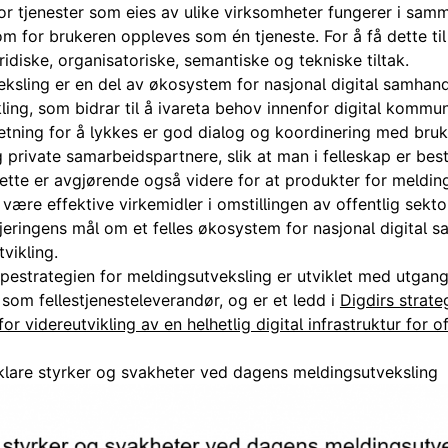
vor tjenester som eies av ulike virksomheter fungerer i sa
om for brukeren oppleves som én tjeneste. For å få dette ti
idiske, organisatoriske, semantiske og tekniske tiltak.
ksling er en del av økosystem for nasjonal digital samhan
kling, som bidrar til å ivareta behov innenfor digital kommu
setning for å lykkes er god dialog og koordinering med bru
g private samarbeidspartnere, slik at man i felleskap er best
ette er avgjørende også videre for at produkter for meldin
 være effektive virkemidler i omstillingen av offentlig sekto
gjeringens mål om et felles økosystem for nasjonal digital 
vikling.
estrategien for meldingsutveksling er utviklet med utgang
e som fellestjenesteleverandør, og er et ledd i
Digdirs strate
or videreutvikling av en helhetlig digital infrastruktur for of
 klare styrker og svakheter ved dagens meldingsutveksling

**TASK TO COMPLETE:** Only the lines from the one containing "gjeringens mål om" through the end of the records above belong in the output, each exactly as it stands, both ends included.

**RESPONSE TO THE TASK:**
gjeringens mål om et felles økosystem for nasjonal digital 
vikling.
estrategien for meldingsutveksling er utviklet med utgang
e som fellestjenesteleverandør, og er et ledd i
Digdirs strate
or videreutvikling av en helhetlig digital infrastruktur for of
 klare styrker og svakheter ved dagens meldingsutveksling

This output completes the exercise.